Study suggests paid family leave may reduce postpartum depression and infant deaths

(Ohio) – A new study published in the Harvard Review of Psychiatry dives into the impact paid maternity leave may have on the mental and physical health of mom and baby.

Postpartum depression affects up to 20 percent of mothers in the U.S. and 10 percent of partners. Researchers explained that despite women representing 47% of the current U.S. labor force, only 16% of all employed American workers have access to paid parental leave through their workplace. Additionally, as many as 23% of employed mothers return to work within ten days of giving birth, because of their inability to pay living expenses without income.

For decades, national paid maternity leave policies of 12 weeks or more have been established in every industrialized country except the United States, researchers added.

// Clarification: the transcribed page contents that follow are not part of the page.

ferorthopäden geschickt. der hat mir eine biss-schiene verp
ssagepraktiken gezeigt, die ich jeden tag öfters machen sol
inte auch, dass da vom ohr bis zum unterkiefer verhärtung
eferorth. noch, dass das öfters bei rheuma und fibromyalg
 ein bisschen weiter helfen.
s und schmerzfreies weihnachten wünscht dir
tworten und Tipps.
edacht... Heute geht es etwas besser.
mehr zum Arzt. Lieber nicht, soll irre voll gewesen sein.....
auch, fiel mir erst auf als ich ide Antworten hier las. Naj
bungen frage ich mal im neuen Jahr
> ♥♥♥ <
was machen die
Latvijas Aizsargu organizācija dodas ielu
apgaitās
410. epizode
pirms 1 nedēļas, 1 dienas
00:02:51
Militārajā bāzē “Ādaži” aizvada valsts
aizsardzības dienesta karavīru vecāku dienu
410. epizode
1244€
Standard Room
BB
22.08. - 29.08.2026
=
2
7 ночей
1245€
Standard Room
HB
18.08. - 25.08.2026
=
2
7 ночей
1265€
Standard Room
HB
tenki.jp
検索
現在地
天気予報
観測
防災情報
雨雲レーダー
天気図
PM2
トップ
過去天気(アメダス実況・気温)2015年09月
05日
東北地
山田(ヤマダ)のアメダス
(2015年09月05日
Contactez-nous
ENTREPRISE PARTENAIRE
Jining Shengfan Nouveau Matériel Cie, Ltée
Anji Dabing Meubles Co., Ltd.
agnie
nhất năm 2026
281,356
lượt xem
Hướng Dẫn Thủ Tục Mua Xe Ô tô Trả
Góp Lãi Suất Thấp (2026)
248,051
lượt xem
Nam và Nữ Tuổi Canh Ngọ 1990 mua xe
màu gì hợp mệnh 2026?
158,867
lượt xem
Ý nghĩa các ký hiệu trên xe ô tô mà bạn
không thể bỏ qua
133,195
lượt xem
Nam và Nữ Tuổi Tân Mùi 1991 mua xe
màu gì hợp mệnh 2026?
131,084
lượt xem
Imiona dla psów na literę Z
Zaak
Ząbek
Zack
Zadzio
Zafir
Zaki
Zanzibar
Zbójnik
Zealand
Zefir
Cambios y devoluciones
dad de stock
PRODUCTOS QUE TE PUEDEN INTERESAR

Data from the Organization for Economic Cooperation and Development (OECD) states over 72 percent of mothers work part or full time with nearly 50 percent of families with two parents working.

Researchers explained, “we reviewed recent studies on the possible effects of paid maternity leave on the mental and physical health of mothers and children. We found that paid maternity leave is associated with beneficial effects on (1) the mental health of mothers and children, including a decrease in postpartum maternal depression and intimate partner violence, and improved infant attachment and child development, (2) the physical health of mothers and children, including a decrease in infant mortality and in mother and infant rehospitalizations, and an increase in pediatric visit attendance and timely administration of infant immunizations, and (3) breastfeeding, with an increase in its initiation and duration.”

They concluded that the United States is facing “a clear, evidence-based mandate to create a national paid maternity leave policy.” Researchers recommended a national paid maternity leave policy of at least 12 weeks.